Fig. 7: HBV-mediated translocations lead to recurrent loss of tumour suppressor gene ARID1A.

a In HCC tumour SA501481, the Illumina paired-end data (short-reads in red) shows two clusters, one on chromosome 1 and another on chromosome 9, which point to both extremes of an HBV insertion. The copy number (CN) plot at the top shows the total (gold line) and minor (grey line) chromosomes’ copy number profiles. The CN plot reveals two telomeric deletions associated with HBV events, one that removes 57.2 Mb on 1p, including one copy of the ARID1A tumour suppressor gene, and a second deletion that removes 21.2 Mb on 9p. Note the CN plot from chromosome 1 is flipped for illustrative purposes. The long-read plot shows a 2688 bp HBV insertion that bridges an interchromosomal rearrangement between chromosomes 1p and 9p. The configuration of the rearrangement predicts the formation of a dicentric chromosome (Fig. 3b). b A similar scenario, in tumour SA501424, where an HBV DNA insertion induces an interchromosomal translocation between chromosomes 1 and 11. The Illumina paired-end data (short-reads in red) shows two single clusters, one on chromosome 1 and another on chromosome 11, which point to both extremes of an HBV insertion.

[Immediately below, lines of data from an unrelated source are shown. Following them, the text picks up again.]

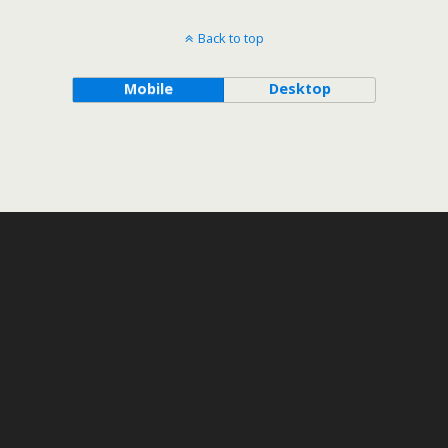
Back to top
Mobile
Desktop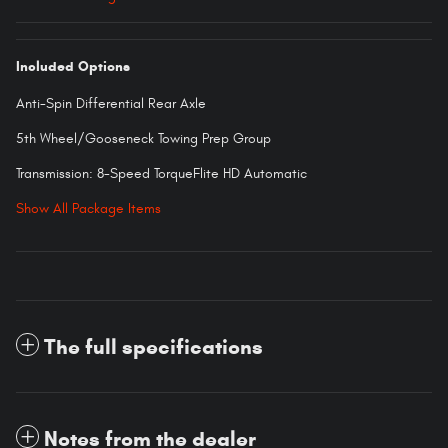
Included Options
Anti-Spin Differential Rear Axle
5th Wheel/Gooseneck Towing Prep Group
Transmission: 8-Speed TorqueFlite HD Automatic
Show All Package Items
The full specifications
Notes from the dealer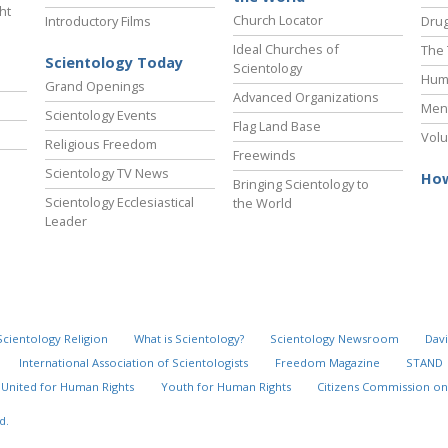
ht
Church Locator
Introductory Films
Drug
Ideal Churches of
The 
Scientology Today
Scientology
Hum
Grand Openings
Advanced Organizations
Ment
Scientology Events
Flag Land Base
Volu
Religious Freedom
Freewinds
Scientology TV News
How
Bringing Scientology to
Scientology Ecclesiastical
the World
Leader
Scientology Religion
What is Scientology?
Scientology Newsroom
Davi
International Association of Scientologists
Freedom Magazine
STAND
United for Human Rights
Youth for Human Rights
Citizens Commission on
d.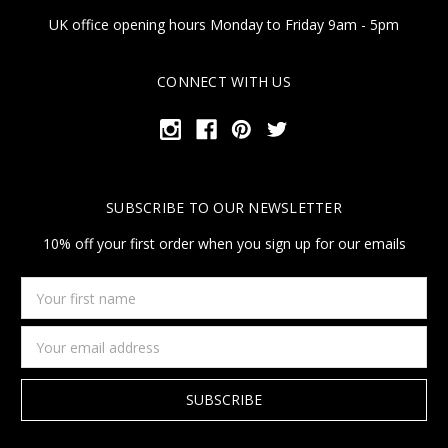
UK office opening hours Monday to Friday 9am - 5pm
CONNECT WITH US
SUBSCRIBE TO OUR NEWSLETTER
10% off your first order when you sign up for our emails
Your
first
name
Email
Address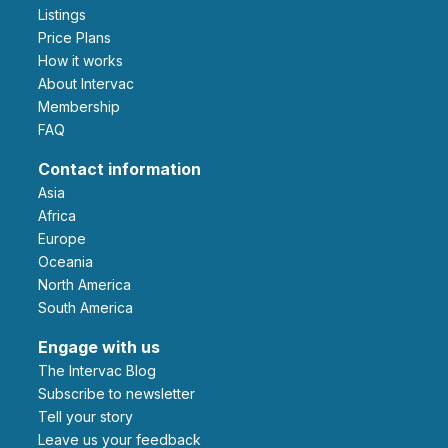
Listings
Price Plans
How it works
About Intervac
Membership
FAQ
Contact information
Asia
Africa
Europe
Oceania
North America
South America
Engage with us
The Intervac Blog
Subscribe to newsletter
Tell your story
leave us your feedback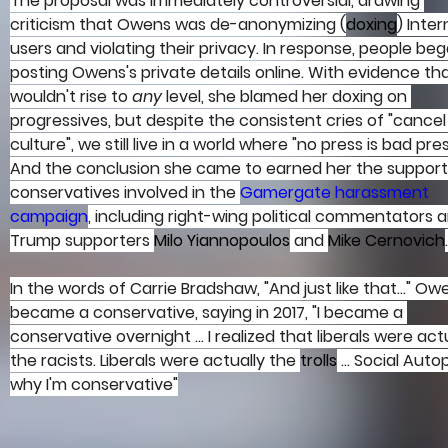
The proposal was immediately controversial, drawing 
criticism that Owens was de-anonymizing (
doxing
) Inter
users and violating their privacy. In response, people beg
posting Owens's private details online. With evidence tha
wouldn't rise to 
any 
level, she blamed her doxing on 
progressives, but despite the consistent cries of "cancel
culture", we still live in a world where "no press is bad pres
And the conclusion she came to earned her the support
conservatives involved in the 
Gamergate harassment 
campaign
, including right-wing political commentators 
Trump supporters 
Milo Yiannopoulos
 and 
Mike Cernovich
.
In the words of Carrie Bradshaw, "And just like that..." Ow
became a conservative, saying in 2017, "I became a 
conservative overnight ... I realized that liberals were actu
the racists. Liberals were actually the 
trolls
 ... Social Autop
why I'm conservative"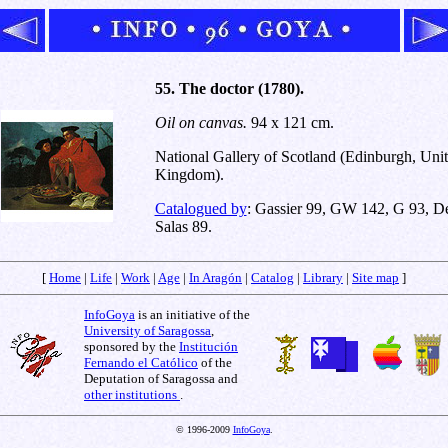
55. The doctor (1780).
Oil on canvas.
94 x 121 cm.
National Gallery of Scotland (Edinburgh, Uni
Kingdom).
Catalogued by
: Gassier 99, GW 142, G 93, D
Salas 89.
[
Home
|
Life
|
Work
|
Age
|
In Aragón
|
Catalog
|
Library
|
Site map
]
InfoGoya
is an initiative of the
University of Saragossa
,
sponsored by the
Institución
Fernando el Católico
of the
Deputation of Saragossa and
other institutions
.
© 1996-2009
InfoGoya
.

The CN plot at the top reveals a 31.5 Mb telomeric deletion on 1p associated with the HBV insertion event (note that the CN plot from chromosome 1 is flipped for illustrative purposes). Here, the associated telomeric deletion on chromosome 1 removes one copy of tumour suppressor gene ARID1A. The long-read alignment plot demonstrates an interchromosomal rearrangement between chromosomes 1 and 11 mediated by an HBV insertion. The long-reads used to construct the long-read plots are annotated in Supplementary Table 1.